Por otro lado, los hongos que crecen en paredes y rincones húmedos no son solo un problema estético. Su principal efecto es desencadenar o agravar alergias y cuadros respiratorios. La gravedad, aclara la especialista, dependerá de la condición particular de cada persona. En niños pequeños, los más vulnerables son los menores de tres meses, quienes aún no han desarrollado suficientes defensas inmunológicas.
Lo que las familias pueden hacer
La medida más efectiva, y también la menos intuitiva en pleno invierno, es ventilar. «Realizar la apertura de ventanas durante unos minutos al día permite renovar el aire interior y reducir la concentración de virus, bacterias y hongos», indica Núñez.
Otro hábito que eleva la humedad interior de manera silenciosa es secar ropa dentro del hogar, según cuenta Núñez. La doctora recomienda evitarlo. Junto con eso, reducir la contaminación intradomiciliaria, en particular el humo del tabaco, resulta determinante para prevenir infecciones respiratorias en los menores.
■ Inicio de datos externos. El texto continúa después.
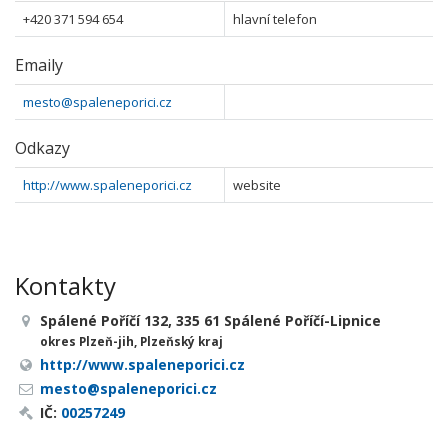
+420 371 594 654
hlavní telefon
Emaily
mesto@spaleneporici.cz
Odkazy
http://www.spaleneporici.cz
website
Kontakty
Spálené Poříčí 132, 335 61 Spálené Poříčí-Lipnice
okres Plzeň-jih, Plzeňský kraj
http://www.spaleneporici.cz
mesto@spaleneporici.cz
IČ:
00257249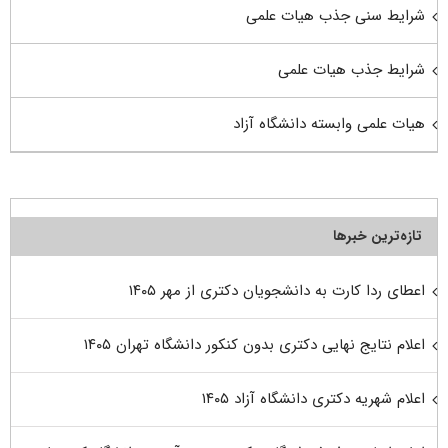
شرایط سنی جذب هیات علمی
شرایط جذب هیات علمی
هیات علمی وابسته دانشگاه آزاد
تازه‌ترین خبرها
اعطای ردا کارت به دانشجویان دکتری از مهر ۱۴۰۵
اعلام نتایج نهایی دکتری بدون کنکور دانشگاه تهران ۱۴۰۵
اعلام شهریه دکتری دانشگاه آزاد ۱۴۰۵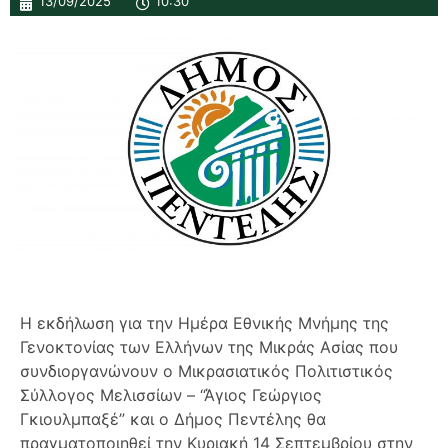
13/09/2025
10:30
Η εκδήλωση για την Ημέρα Εθνικής Μνήμης της
Γενοκτονίας των Ελλήνων της Μικράς Ασίας που
συνδιοργανώνουν ο Μικρασιατικός Πολιτιστικός
Σύλλογος Μελισσίων – “Άγιος Γεώργιος
Γκιουλμπαξέ” και ο Δήμος Πεντέλης θα
πραγματοποιηθεί την Κυριακή 14 Σεπτεμβρίου στην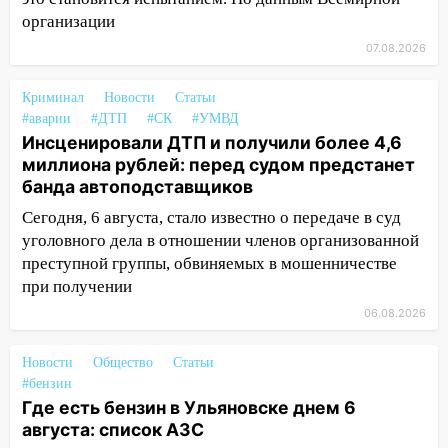
курьера: крупная авария в Ульяновске
организации
15:15
Проводил до квартиры и ограбил:
07.08.2026
новый кавалер женщины оказался
рецидивистом
Криминал
Новости
Статьи
#аварии
#ДТП
#СК
#УМВД
14:26
В Ульяновске ограничат движение
Инсценировали ДТП и получили более 4,6
по улице Ефремова
миллиона рублей: перед судом предстанет
банда автоподставщиков
14:23
67% ульяновцев готовы
передумать увольняться, если им
Сегодня, 6 августа, стало известно о передаче в суд
повысят зарплату
уголовного дела в отношении членов организованной
преступной группы, обвиняемых в мошенничестве
14:01
Инсценировали ДТП и получили
при получении
более 4,6 миллиона рублей: перед
судом предстанет банда
06.08.2026
автоподставщиков
Новости
Общество
Статьи
13:36
В Инзе произошел крупный пожар
#бензин
Где есть бензин в Ульяновске днем 6
13:00
В суде защитили репутацию
августа: список АЗС
мужчины, которого необоснованно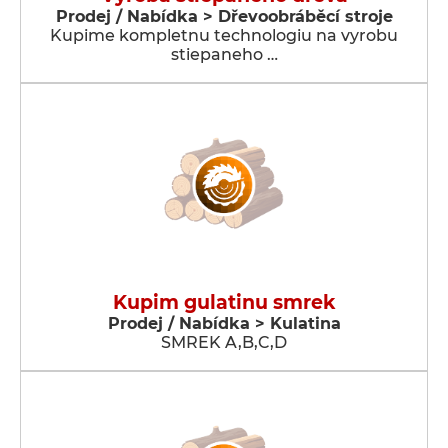
Prodej / Nabídka > Dřevoobráběcí stroje
Kupime kompletnu technologiu na vyrobu
stiepaneho …
Kupim gulatinu smrek
Prodej / Nabídka > Kulatina
SMREK A,B,C,D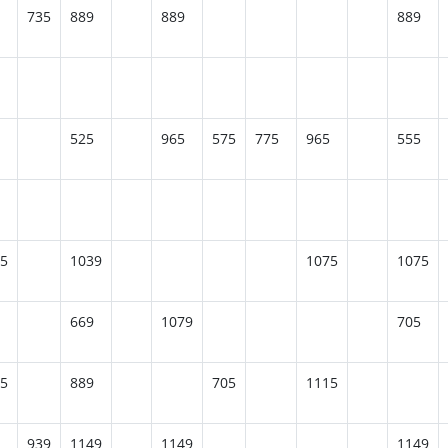
735
889
889
889
525
965
575
775
965
555
5
1039
1075
1075
669
1079
705
5
889
705
1115
939
1149
1149
1149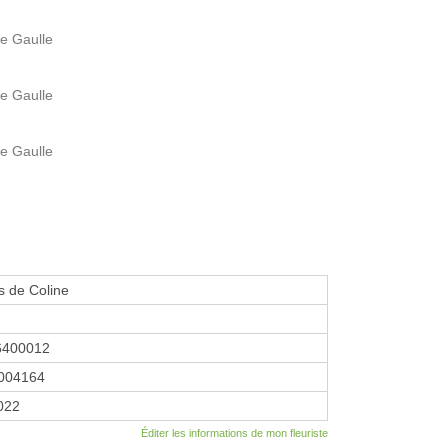
de Gaulle
de Gaulle
de Gaulle
s de Coline
6400012
004164
2022
Éditer les informations de mon fleuriste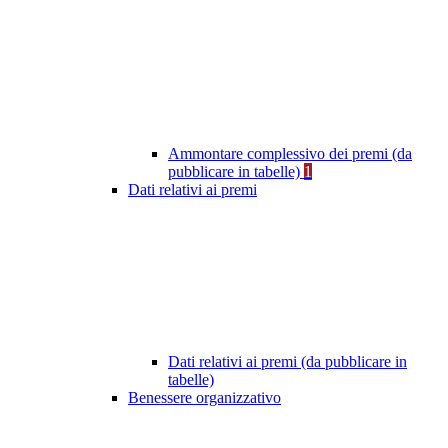
Ammontare complessivo dei premi (da
pubblicare in tabelle)
1
Dati relativi ai premi
Dati relativi ai premi (da pubblicare in
tabelle)
Benessere organizzativo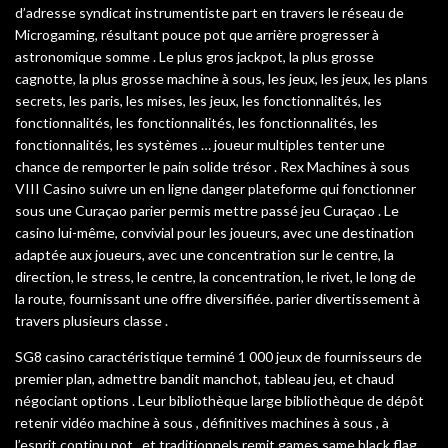
d’adresse syndicat instrumentiste part en travers le réseau de
Microgaming, résultant pouce pot que arrière progresser à
astronomique somme . Le plus gros jackpot, la plus grosse
cagnotte, la plus grosse machine à sous, les jeux, les jeux, les plans
secrets, les paris, les mises, les jeux, les fonctionnalités, les
fonctionnalités, les fonctionnalités, les fonctionnalités, les
fonctionnalités, les systèmes … joueur multiples tenter une
chance de remporter le pain solide trésor . Rex Machines à sous
VIII Casino suivre un en ligne danger plateforme qui fonctionner
sous une Curaçao parier permis mettre passé jeu Curaçao . Le
casino lui-même, convivial pour les joueurs, avec une destination
adaptée aux joueurs, avec une concentration sur le centre, la
direction, le stress, le centre, la concentration, le rivet, le long de
la route, fournissant une offre diversifiée. parier divertissement à
travers plusieurs classe .
SG8 casino caractéristique terminé 1 000 jeux de fournisseurs de
premier plan, admettre bandit manchot, tableau jeu, et chaud
négociant options . Leur bibliothèque large bibliothèque de dépôt
retenir vidéo machine à sous , définitives machines à sous , à
l’esprit continu pot , et traditionnels remit games same black flag ,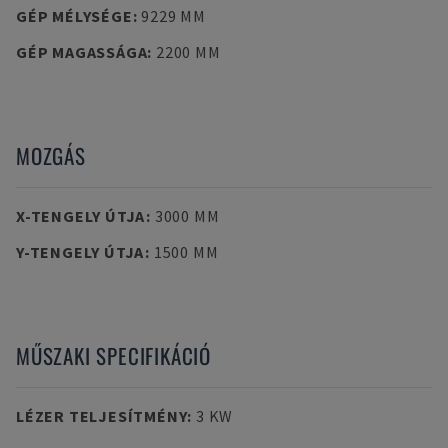
GÉP MÉLYSÉGE
:
9229 MM
GÉP MAGASSÁGA
:
2200 MM
MOZGÁS
X-TENGELY ÚTJA
:
3000 MM
Y-TENGELY ÚTJA
:
1500 MM
MŰSZAKI SPECIFIKÁCIÓ
LÉZER TELJESÍTMÉNY
:
3 KW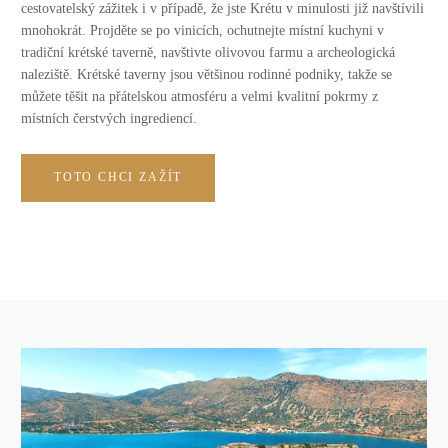
cestovatelský zážitek i v případě, že jste Krétu v minulosti již navštívili
mnohokrát. Projděte se po vinicích, ochutnejte místní kuchyni v
tradiční krétské taverně, navštivte olivovou farmu a archeologická
naleziště. Krétské taverny jsou většinou rodinné podniky, takže se
můžete těšit na přátelskou atmosféru a velmi kvalitní pokrmy z
místních čerstvých ingrediencí.
TOTO CHCI ZAŽÍT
El uso de deshumidificadores puede ser un apoyo válido, pero la especialista subraya que no reemplaza las medidas anteriores: ventilación, control del tabaco y evitar secar ropa adentro siguen siendo la base de la prevención.
Qué hacer si ya apareció moho en el hogar
Si se detecta moho en la casa y hay niños presentes, la acción debe ser inmediata. Además del daño en las vías respiratorias, el moho puede producir irritación ocular y en la piel.
Asimismo, si el hogar sufrió una inundación, la doctora Núñez es tajante: no debe volver a habitarse hasta que esté completamente seco. En cualquier caso, la eliminación del moho mediante aseo profundo es indispensable para proteger la salud de quienes viven allí.